Records from a dataset:
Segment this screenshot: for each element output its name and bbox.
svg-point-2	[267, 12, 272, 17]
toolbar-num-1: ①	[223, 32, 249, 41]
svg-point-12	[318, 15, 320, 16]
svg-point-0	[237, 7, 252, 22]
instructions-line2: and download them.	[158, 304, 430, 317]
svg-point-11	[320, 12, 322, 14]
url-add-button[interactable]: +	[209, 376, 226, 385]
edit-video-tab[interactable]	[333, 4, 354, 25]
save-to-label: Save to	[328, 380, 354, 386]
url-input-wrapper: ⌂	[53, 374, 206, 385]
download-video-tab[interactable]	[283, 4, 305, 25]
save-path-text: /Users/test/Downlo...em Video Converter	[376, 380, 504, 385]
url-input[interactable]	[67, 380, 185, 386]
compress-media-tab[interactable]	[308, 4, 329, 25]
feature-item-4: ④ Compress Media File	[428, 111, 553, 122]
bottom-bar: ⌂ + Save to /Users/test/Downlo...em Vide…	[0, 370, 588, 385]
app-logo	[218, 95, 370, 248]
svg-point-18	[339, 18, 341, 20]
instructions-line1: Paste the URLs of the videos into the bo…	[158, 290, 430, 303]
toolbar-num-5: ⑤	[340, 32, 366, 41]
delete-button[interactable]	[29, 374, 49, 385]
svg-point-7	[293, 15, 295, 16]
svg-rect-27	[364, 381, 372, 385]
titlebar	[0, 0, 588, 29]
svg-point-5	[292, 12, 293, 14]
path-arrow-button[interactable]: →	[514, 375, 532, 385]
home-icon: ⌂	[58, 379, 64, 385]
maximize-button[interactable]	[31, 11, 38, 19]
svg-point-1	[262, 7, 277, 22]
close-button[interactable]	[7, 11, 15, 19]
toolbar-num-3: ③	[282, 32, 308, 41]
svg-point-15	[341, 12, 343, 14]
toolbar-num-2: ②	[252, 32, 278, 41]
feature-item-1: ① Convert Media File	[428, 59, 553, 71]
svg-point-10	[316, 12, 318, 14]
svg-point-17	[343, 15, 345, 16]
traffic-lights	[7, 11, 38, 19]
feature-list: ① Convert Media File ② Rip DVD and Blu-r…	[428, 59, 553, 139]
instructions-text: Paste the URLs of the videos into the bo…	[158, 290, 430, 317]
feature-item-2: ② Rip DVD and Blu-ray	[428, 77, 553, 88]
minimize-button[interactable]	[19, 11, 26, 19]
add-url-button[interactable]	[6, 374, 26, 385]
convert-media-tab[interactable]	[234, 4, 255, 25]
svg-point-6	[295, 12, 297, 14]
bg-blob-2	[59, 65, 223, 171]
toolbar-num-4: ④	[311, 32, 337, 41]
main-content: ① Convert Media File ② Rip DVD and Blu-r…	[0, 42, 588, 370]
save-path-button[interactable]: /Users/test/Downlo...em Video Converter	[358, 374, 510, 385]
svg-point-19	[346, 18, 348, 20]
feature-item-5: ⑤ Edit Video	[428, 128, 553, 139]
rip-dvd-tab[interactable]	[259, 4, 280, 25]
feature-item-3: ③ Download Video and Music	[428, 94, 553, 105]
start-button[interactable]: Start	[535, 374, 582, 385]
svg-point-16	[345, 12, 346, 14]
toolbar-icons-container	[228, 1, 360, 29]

EXERCISE OBJECTIVE
Where a line of the data includes the string "File", list that line.

TASK SOLUTION
feature-item-4: ④ Compress Media File	[428, 111, 553, 122]
feature-item-1: ① Convert Media File	[428, 59, 553, 71]
feature-list: ① Convert Media File ② Rip DVD and Blu-r…	[428, 59, 553, 139]
main-content: ① Convert Media File ② Rip DVD and Blu-r…	[0, 42, 588, 370]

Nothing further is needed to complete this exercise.